A metric — with feedback
This is the differentiator. A scalar metric tells GEPA which individuals are better; a metric that also returns feedback tells the reflective LM why a rollout failed, which is exactly the signal the rewriter prompt asks for.
defmodule MyApp.Sentiment.Metric do
alias Dsxir.Metric.ScoreWithFeedback
@negative_cues ~w(broken cracked snapped stopped nightmare worst returned smell faulty)
@positive_cues ~w(love loved best gorgeous incredible flawless fantastic perfect)
@spec score(Dsxir.Example.t(), Dsxir.Prediction.t(), nil | list()) :: ScoreWithFeedback.t()
def score(%Dsxir.Example{data: data}, %Dsxir.Prediction{fields: f}, _trace) do
review = String.downcase(data.review)
gold = data.sentiment
pred = f.sentiment
correctness = if gold == pred, do: 1.0, else: 0.0
reason = f.reason || ""
reason_words = reason |> String.split() |> length()
conciseness =
cond do
reason_words == 0 -> 0.0
reason_words <= 25 -> 1.0
reason_words <= 35 -> 0.5
true -> 0.0
end
feedback =
cond do
correctness == 1.0 and conciseness == 1.0 ->
"Correct sentiment and concise reason."
correctness == 0.0 ->
neg_hit = Enum.find(@negative_cues, &String.contains?(review, &1))
pos_hit = Enum.find(@positive_cues, &String.contains?(review, &1))
cond do
pred == "positive" and neg_hit ->
"Predicted positive but the review mentions '#{neg_hit}', which is a negative cue."

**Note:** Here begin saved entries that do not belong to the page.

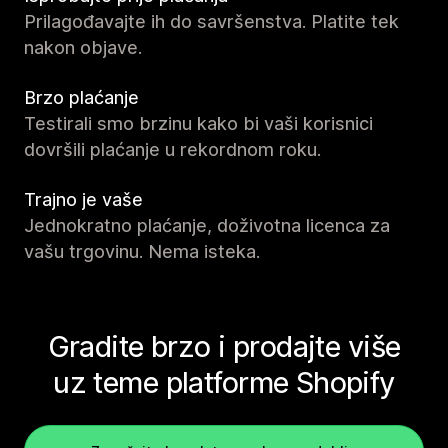
Prilagođavajte ih do savršenstva. Platite tek
nakon objave.
Brzo plaćanje
Testirali smo brzinu kako bi vaši korisnici
dovršili plaćanje u rekordnom roku.
Trajno je vaše
Jednokratno plaćanje, doživotna licenca za
vašu trgovinu. Nema isteka.
Gradite brzo i prodajte više
uz teme platforme Shopify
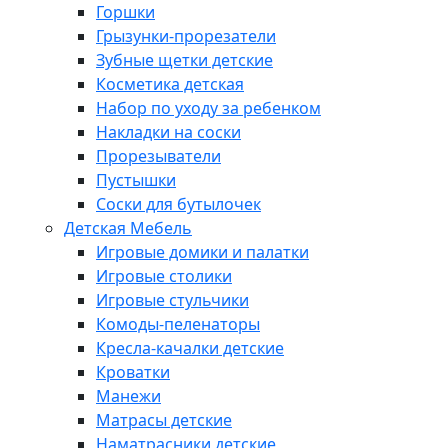
Горшки
Грызунки-прорезатели
Зубные щетки детские
Косметика детская
Набор по уходу за ребенком
Накладки на соски
Прорезыватели
Пустышки
Соски для бутылочек
Детская Мебель
Игровые домики и палатки
Игровые столики
Игровые стульчики
Комоды-пеленаторы
Кресла-качалки детские
Кроватки
Манежи
Матрасы детские
Наматрасники детские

pred == "negative" and pos_hit ->
"Predicted negative but the review mentions '#{pos_hit}', which is a positive cue."
true ->
"Sentiment mismatch (gold=#{gold}, predicted=#{pred}); reason did not capture the dominant cue."
end
conciseness < 1.0 ->
"Sentiment correct but the reason is #{reason_words} words; keep it under 25."
true ->
"Borderline case; reason should explicitly cite the deciding phrase."
end
%ScoreWithFeedback{
score: %{correctness: correctness, conciseness: conciseness},
feedback: feedback
}
end
end
{:module, MyApp.Sentiment.Metric, <<70, 79, 82, 49, 0, 0, 25, ...>>, ...}
Two things worth flagging:
-
The
scorefield is a per-objective map (%{correctness: ..., conciseness: ...}).Dsxir.Metric.apply/4aggregates it to a scalar via the configured:objective_aggregator(default:mean; also accepts:min,:max, or a{module, fun}reference).Dsxir.Evaluateand other optimizers see only the aggregated scalar; GEPA additionally consumes the rawfeedback. -
The
feedbackstring articulates the specific mismatch. That string is what shows up inside GEPA’sReflective.rewrite/4prompt asfeedback: "..."next to each sampled rollout. A feedback string that just says"wrong"carries no more signal than the score itself; a string that names the deciding token (“the review mentions ‘broken’”) is what lets the rewriter actually fix the instruction.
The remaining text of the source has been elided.